Exercise goal: Each line from the one containing "Terug naar webshop" to the end of the data must be copied exactly, the first and last included; no other lines and no pictures belong in the copy.

(Saved entries)
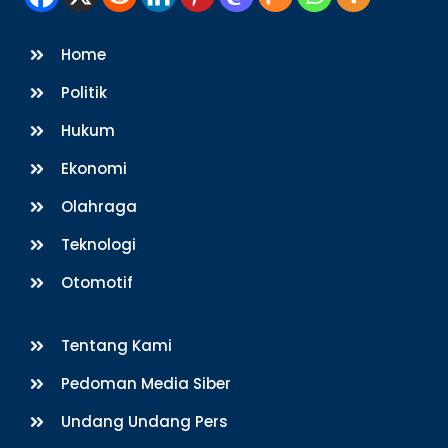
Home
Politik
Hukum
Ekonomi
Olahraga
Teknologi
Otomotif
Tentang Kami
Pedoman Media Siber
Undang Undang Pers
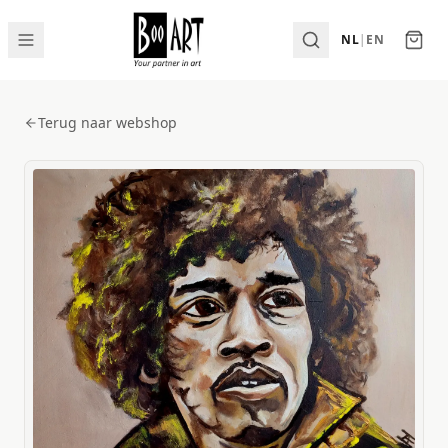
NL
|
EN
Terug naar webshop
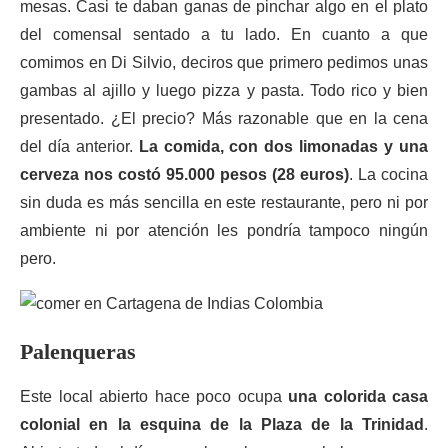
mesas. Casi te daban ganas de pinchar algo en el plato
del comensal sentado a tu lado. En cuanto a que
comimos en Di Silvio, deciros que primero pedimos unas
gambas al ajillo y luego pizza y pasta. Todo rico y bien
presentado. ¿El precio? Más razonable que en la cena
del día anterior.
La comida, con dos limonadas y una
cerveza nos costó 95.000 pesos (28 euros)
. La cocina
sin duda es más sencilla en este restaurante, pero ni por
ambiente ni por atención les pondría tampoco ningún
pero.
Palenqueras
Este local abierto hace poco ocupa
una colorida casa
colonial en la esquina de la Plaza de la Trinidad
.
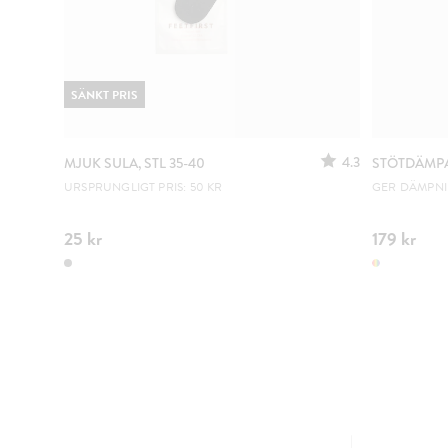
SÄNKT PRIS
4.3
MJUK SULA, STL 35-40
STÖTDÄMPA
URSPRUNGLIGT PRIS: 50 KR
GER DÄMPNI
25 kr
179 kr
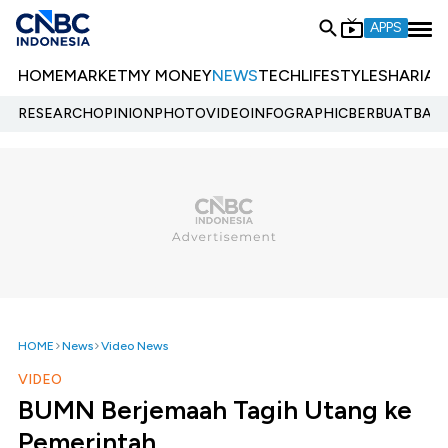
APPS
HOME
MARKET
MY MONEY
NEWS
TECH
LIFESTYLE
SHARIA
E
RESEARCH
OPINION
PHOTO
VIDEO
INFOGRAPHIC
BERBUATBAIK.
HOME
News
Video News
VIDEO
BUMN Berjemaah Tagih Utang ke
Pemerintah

Answer below:
Terug naar webshop
mesas. Casi te daban ganas de pinchar algo en el plato
del comensal sentado a tu lado. En cuanto a que
comimos en Di Silvio, deciros que primero pedimos unas
gambas al ajillo y luego pizza y pasta. Todo rico y bien
presentado. ¿El precio? Más razonable que en la cena
del día anterior.
La comida, con dos limonadas y una
cerveza nos costó 95.000 pesos (28 euros)
. La cocina
sin duda es más sencilla en este restaurante, pero ni por
ambiente ni por atención les pondría tampoco ningún
pero.
Palenqueras
Este local abierto hace poco ocupa
una colorida casa
colonial en la esquina de la Plaza de la Trinidad
.
SÄNKT PRIS
4.3
MJUK SULA, STL 35-40
STÖTDÄMPA
URSPRUNGLIGT PRIS: 50 KR
GER DÄMPNI
25 kr
179 kr
APPS
HOME
MARKET
MY MONEY
NEWS
TECH
LIFESTYLE
SHARIA
E
RESEARCH
OPINION
PHOTO
VIDEO
INFOGRAPHIC
BERBUATBAIK.
HOME
News
Video News
VIDEO
BUMN Berjemaah Tagih Utang ke
Pemerintah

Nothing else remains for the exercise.